BEGIN

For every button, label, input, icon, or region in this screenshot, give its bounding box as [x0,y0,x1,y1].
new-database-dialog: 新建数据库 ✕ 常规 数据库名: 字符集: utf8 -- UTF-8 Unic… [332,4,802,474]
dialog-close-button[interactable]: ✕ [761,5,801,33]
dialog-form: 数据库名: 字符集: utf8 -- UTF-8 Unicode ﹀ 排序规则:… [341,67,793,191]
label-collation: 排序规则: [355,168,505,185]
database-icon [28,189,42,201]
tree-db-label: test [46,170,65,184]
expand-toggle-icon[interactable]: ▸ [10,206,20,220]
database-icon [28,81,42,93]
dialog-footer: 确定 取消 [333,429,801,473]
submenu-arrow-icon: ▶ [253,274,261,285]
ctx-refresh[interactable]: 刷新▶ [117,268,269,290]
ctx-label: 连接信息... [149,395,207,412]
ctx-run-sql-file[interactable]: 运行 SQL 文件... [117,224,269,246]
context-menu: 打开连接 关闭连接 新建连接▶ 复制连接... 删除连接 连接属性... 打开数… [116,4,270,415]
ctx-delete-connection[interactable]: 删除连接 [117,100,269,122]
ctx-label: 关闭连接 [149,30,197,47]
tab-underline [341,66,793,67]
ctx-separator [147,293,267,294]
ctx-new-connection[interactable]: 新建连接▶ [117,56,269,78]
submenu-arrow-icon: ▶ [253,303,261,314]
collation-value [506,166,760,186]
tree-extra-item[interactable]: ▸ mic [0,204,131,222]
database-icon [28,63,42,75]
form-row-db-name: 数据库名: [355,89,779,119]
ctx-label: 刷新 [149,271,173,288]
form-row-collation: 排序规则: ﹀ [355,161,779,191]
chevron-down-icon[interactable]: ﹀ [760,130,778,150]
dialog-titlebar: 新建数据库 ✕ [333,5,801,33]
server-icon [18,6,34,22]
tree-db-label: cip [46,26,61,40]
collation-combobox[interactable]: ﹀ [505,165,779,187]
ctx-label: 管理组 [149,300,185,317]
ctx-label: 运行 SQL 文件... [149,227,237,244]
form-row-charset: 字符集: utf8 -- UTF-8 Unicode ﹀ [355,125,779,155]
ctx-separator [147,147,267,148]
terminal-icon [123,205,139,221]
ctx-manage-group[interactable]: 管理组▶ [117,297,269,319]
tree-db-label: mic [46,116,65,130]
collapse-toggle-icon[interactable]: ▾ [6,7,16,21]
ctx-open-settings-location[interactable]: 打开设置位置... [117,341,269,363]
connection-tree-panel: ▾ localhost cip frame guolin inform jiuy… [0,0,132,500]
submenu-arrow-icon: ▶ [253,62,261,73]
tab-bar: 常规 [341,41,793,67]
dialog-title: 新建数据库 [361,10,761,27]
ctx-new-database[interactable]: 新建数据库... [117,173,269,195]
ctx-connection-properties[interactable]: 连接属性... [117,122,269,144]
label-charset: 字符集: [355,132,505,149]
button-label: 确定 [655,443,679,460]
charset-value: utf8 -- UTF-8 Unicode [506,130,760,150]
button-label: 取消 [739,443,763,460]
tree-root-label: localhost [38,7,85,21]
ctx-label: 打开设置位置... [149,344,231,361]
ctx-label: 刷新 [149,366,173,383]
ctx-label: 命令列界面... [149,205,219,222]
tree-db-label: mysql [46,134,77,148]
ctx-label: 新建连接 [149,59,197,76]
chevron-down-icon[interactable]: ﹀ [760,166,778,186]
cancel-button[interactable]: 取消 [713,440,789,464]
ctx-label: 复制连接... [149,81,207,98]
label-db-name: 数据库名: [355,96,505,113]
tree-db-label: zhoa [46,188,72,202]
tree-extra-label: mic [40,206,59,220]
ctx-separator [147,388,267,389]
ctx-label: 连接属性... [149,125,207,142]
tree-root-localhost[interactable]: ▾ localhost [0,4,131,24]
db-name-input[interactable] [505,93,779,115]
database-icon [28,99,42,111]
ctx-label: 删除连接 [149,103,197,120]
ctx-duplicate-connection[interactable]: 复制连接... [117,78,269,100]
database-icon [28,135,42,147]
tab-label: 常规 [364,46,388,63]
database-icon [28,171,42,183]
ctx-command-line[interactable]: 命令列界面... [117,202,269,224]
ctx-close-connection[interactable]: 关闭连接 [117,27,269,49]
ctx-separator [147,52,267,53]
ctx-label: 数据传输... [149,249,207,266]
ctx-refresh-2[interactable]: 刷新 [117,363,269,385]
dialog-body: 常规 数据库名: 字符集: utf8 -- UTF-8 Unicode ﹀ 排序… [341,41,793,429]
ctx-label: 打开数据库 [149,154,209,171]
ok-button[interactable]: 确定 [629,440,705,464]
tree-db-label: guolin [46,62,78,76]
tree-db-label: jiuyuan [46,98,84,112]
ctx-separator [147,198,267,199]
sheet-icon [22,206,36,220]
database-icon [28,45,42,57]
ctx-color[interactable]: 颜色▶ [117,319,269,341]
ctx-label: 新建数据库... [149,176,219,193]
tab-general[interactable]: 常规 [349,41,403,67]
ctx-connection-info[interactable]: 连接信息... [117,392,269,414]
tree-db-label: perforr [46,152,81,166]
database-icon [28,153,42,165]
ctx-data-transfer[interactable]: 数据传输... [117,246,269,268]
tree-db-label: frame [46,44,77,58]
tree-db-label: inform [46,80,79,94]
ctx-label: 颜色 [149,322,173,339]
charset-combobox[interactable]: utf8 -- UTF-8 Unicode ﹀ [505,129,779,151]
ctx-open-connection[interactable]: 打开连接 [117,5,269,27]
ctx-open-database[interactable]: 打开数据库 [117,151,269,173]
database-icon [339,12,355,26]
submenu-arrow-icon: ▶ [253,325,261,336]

END

» **ABOUT THIS TASK**
Set all the data down again, exactly as it reads above.

» **RESPONSE BELOW**
For every button, label, input, icon, or region in this screenshot, give its bounding box as [x0,y0,x1,y1].
new-database-dialog: 新建数据库 ✕ 常规 数据库名: 字符集: utf8 -- UTF-8 Unic… [332,4,802,474]
dialog-close-button[interactable]: ✕ [761,5,801,33]
dialog-form: 数据库名: 字符集: utf8 -- UTF-8 Unicode ﹀ 排序规则:… [341,67,793,191]
label-collation: 排序规则: [355,168,505,185]
database-icon [28,189,42,201]
tree-db-label: test [46,170,65,184]
expand-toggle-icon[interactable]: ▸ [10,206,20,220]
database-icon [28,81,42,93]
dialog-footer: 确定 取消 [333,429,801,473]
submenu-arrow-icon: ▶ [253,274,261,285]
ctx-refresh[interactable]: 刷新▶ [117,268,269,290]
ctx-label: 连接信息... [149,395,207,412]
ctx-run-sql-file[interactable]: 运行 SQL 文件... [117,224,269,246]
context-menu: 打开连接 关闭连接 新建连接▶ 复制连接... 删除连接 连接属性... 打开数… [116,4,270,415]
ctx-delete-connection[interactable]: 删除连接 [117,100,269,122]
ctx-label: 关闭连接 [149,30,197,47]
tab-underline [341,66,793,67]
ctx-separator [147,293,267,294]
ctx-new-connection[interactable]: 新建连接▶ [117,56,269,78]
submenu-arrow-icon: ▶ [253,303,261,314]
collation-value [506,166,760,186]
tree-extra-item[interactable]: ▸ mic [0,204,131,222]
database-icon [28,63,42,75]
form-row-db-name: 数据库名: [355,89,779,119]
ctx-label: 刷新 [149,271,173,288]
form-row-collation: 排序规则: ﹀ [355,161,779,191]
chevron-down-icon[interactable]: ﹀ [760,130,778,150]
dialog-titlebar: 新建数据库 ✕ [333,5,801,33]
server-icon [18,6,34,22]
tree-db-label: cip [46,26,61,40]
collation-combobox[interactable]: ﹀ [505,165,779,187]
ctx-label: 管理组 [149,300,185,317]
ctx-label: 运行 SQL 文件... [149,227,237,244]
form-row-charset: 字符集: utf8 -- UTF-8 Unicode ﹀ [355,125,779,155]
ctx-separator [147,147,267,148]
terminal-icon [123,205,139,221]
ctx-manage-group[interactable]: 管理组▶ [117,297,269,319]
tree-db-label: mic [46,116,65,130]
collapse-toggle-icon[interactable]: ▾ [6,7,16,21]
ctx-open-settings-location[interactable]: 打开设置位置... [117,341,269,363]
connection-tree-panel: ▾ localhost cip frame guolin inform jiuy… [0,0,132,500]
submenu-arrow-icon: ▶ [253,62,261,73]
tab-bar: 常规 [341,41,793,67]
dialog-title: 新建数据库 [361,10,761,27]
ctx-new-database[interactable]: 新建数据库... [117,173,269,195]
ctx-connection-properties[interactable]: 连接属性... [117,122,269,144]
label-charset: 字符集: [355,132,505,149]
button-label: 确定 [655,443,679,460]
charset-value: utf8 -- UTF-8 Unicode [506,130,760,150]
button-label: 取消 [739,443,763,460]
tree-root-label: localhost [38,7,85,21]
ctx-label: 打开设置位置... [149,344,231,361]
ctx-label: 刷新 [149,366,173,383]
ctx-label: 命令列界面... [149,205,219,222]
tree-db-label: mysql [46,134,77,148]
ctx-label: 新建连接 [149,59,197,76]
chevron-down-icon[interactable]: ﹀ [760,166,778,186]
cancel-button[interactable]: 取消 [713,440,789,464]
ctx-label: 复制连接... [149,81,207,98]
label-db-name: 数据库名: [355,96,505,113]
tree-db-label: zhoa [46,188,72,202]
tree-extra-label: mic [40,206,59,220]
ctx-separator [147,388,267,389]
ctx-label: 连接属性... [149,125,207,142]
tree-root-localhost[interactable]: ▾ localhost [0,4,131,24]
db-name-input[interactable] [505,93,779,115]
database-icon [28,99,42,111]
ctx-label: 删除连接 [149,103,197,120]
ctx-duplicate-connection[interactable]: 复制连接... [117,78,269,100]
database-icon [28,135,42,147]
tab-label: 常规 [364,46,388,63]
database-icon [28,171,42,183]
ctx-command-line[interactable]: 命令列界面... [117,202,269,224]
ctx-close-connection[interactable]: 关闭连接 [117,27,269,49]
ctx-separator [147,52,267,53]
ctx-label: 数据传输... [149,249,207,266]
ctx-refresh-2[interactable]: 刷新 [117,363,269,385]
dialog-body: 常规 数据库名: 字符集: utf8 -- UTF-8 Unicode ﹀ 排序… [341,41,793,429]
ctx-label: 打开数据库 [149,154,209,171]
ok-button[interactable]: 确定 [629,440,705,464]
tree-db-label: guolin [46,62,78,76]
tree-db-label: jiuyuan [46,98,84,112]
ctx-separator [147,198,267,199]
sheet-icon [22,206,36,220]
database-icon [28,45,42,57]
ctx-color[interactable]: 颜色▶ [117,319,269,341]
ctx-label: 新建数据库... [149,176,219,193]
tab-general[interactable]: 常规 [349,41,403,67]
ctx-connection-info[interactable]: 连接信息... [117,392,269,414]
tree-db-label: perforr [46,152,81,166]
database-icon [28,153,42,165]
ctx-data-transfer[interactable]: 数据传输... [117,246,269,268]
tree-db-label: frame [46,44,77,58]
tree-db-label: inform [46,80,79,94]
ctx-label: 颜色 [149,322,173,339]
charset-combobox[interactable]: utf8 -- UTF-8 Unicode ﹀ [505,129,779,151]
ctx-open-connection[interactable]: 打开连接 [117,5,269,27]
ctx-open-database[interactable]: 打开数据库 [117,151,269,173]
database-icon [339,12,355,26]
submenu-arrow-icon: ▶ [253,325,261,336]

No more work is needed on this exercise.